> _YOUR ASSIGNMENT_
Among the entries below, only the lines starting at the one with "Then, Why do we eat turkey on Thanksgiving?" and ending at the one with "Shopping Cart", both included, are to be printed exactly.

> _Stored data entries_
================

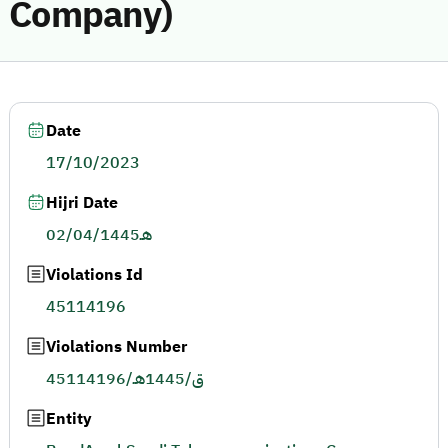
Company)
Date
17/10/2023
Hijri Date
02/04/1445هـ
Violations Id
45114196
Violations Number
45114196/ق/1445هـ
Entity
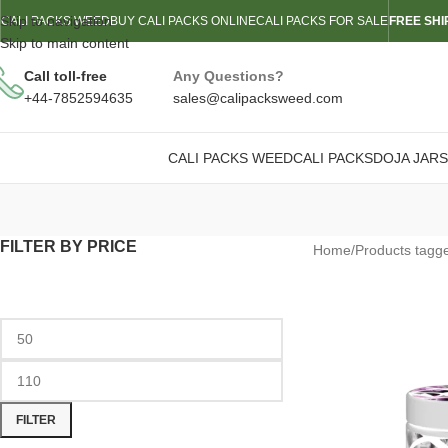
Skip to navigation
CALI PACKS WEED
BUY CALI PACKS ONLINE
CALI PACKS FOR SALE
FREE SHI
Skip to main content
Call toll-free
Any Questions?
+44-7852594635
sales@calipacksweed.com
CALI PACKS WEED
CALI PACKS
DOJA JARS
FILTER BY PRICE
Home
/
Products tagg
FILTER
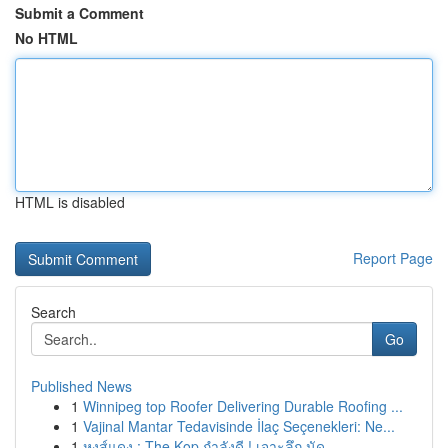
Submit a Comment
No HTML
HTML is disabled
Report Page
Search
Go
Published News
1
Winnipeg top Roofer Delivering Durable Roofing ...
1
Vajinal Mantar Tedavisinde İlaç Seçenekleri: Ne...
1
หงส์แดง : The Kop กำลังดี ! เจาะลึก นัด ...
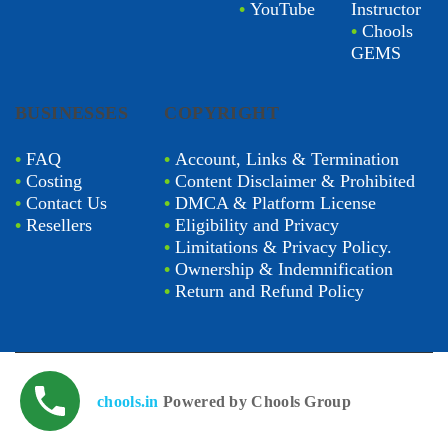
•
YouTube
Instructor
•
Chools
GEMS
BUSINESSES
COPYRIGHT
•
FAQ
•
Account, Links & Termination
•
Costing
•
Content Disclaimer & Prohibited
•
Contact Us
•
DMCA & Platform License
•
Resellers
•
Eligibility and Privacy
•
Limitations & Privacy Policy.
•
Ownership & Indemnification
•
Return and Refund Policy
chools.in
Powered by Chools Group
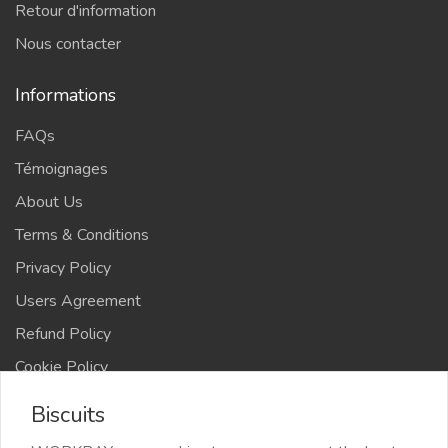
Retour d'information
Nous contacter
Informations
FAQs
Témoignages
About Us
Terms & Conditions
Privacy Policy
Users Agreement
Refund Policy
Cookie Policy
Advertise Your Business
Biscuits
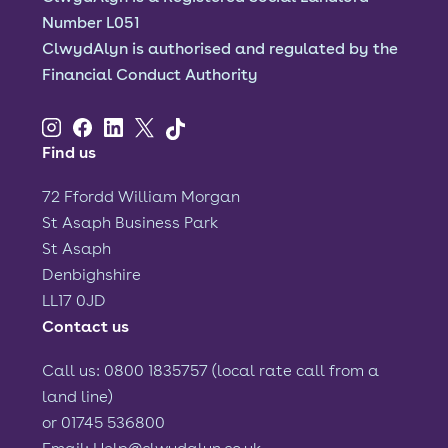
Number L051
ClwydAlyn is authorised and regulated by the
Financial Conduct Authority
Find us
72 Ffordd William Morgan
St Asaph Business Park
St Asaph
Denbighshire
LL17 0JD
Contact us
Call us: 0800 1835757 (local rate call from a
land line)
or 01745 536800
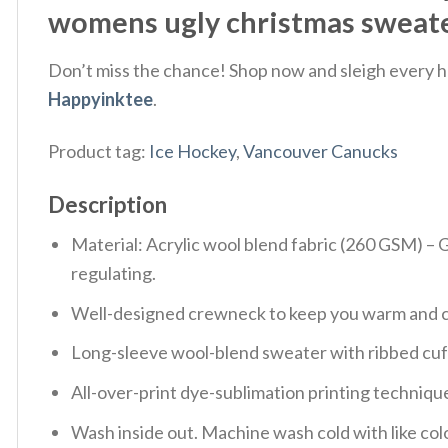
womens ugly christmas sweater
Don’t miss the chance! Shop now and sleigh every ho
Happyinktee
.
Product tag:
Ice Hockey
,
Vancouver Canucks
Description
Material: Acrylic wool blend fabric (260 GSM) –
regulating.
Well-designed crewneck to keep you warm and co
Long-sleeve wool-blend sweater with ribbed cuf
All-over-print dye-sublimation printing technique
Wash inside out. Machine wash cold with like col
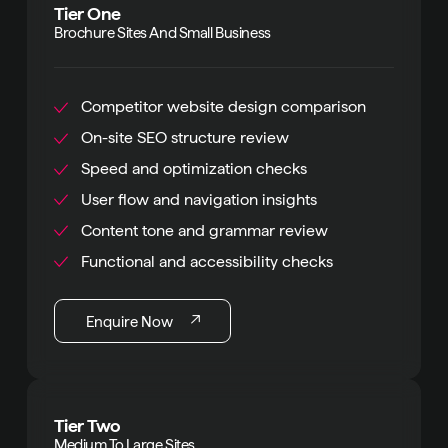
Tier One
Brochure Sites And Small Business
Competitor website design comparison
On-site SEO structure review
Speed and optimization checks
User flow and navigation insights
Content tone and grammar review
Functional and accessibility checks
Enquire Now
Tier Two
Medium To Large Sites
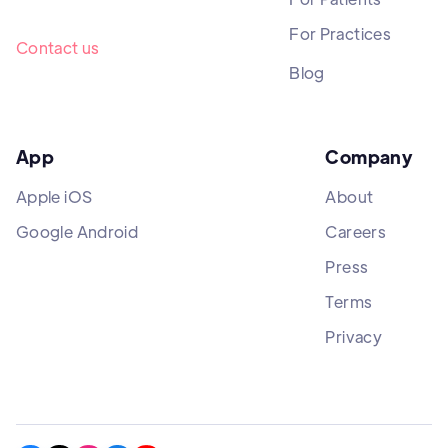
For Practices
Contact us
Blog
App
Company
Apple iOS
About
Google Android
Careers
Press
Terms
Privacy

================

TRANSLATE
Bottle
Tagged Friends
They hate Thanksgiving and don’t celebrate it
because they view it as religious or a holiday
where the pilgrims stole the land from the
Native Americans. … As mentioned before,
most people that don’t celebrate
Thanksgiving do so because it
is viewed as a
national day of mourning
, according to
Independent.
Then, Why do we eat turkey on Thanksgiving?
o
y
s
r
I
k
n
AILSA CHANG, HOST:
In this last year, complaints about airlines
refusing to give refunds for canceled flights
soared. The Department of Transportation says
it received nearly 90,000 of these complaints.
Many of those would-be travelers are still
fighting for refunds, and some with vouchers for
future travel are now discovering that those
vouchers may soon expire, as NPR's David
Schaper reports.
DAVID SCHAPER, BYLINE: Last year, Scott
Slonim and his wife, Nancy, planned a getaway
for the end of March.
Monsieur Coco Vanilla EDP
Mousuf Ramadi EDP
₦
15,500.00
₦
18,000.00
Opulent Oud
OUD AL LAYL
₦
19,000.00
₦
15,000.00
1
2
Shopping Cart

================

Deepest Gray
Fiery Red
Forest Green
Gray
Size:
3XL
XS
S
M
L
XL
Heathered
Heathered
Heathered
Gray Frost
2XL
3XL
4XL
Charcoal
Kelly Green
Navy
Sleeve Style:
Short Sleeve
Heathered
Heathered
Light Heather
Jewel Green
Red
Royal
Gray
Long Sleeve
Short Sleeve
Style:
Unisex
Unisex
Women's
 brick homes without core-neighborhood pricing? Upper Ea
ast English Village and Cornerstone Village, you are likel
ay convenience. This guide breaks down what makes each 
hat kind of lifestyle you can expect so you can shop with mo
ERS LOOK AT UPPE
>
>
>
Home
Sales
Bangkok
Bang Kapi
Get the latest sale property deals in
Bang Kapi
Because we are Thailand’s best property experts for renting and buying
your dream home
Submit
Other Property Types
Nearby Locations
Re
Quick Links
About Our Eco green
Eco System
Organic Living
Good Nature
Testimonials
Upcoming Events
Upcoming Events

================

> _ANSWER BOX_
Then, Why do we eat turkey on Thanksgiving?
o
y
s
r
I
k
n
AILSA CHANG, HOST:
In this last year, complaints about airlines
refusing to give refunds for canceled flights
soared. The Department of Transportation says
it received nearly 90,000 of these complaints.
Many of those would-be travelers are still
fighting for refunds, and some with vouchers for
future travel are now discovering that those
vouchers may soon expire, as NPR's David
Schaper reports.
DAVID SCHAPER, BYLINE: Last year, Scott
Slonim and his wife, Nancy, planned a getaway
for the end of March.
Monsieur Coco Vanilla EDP
Mousuf Ramadi EDP
₦
15,500.00
₦
18,000.00
Opulent Oud
OUD AL LAYL
₦
19,000.00
₦
15,000.00
1
2
Shopping Cart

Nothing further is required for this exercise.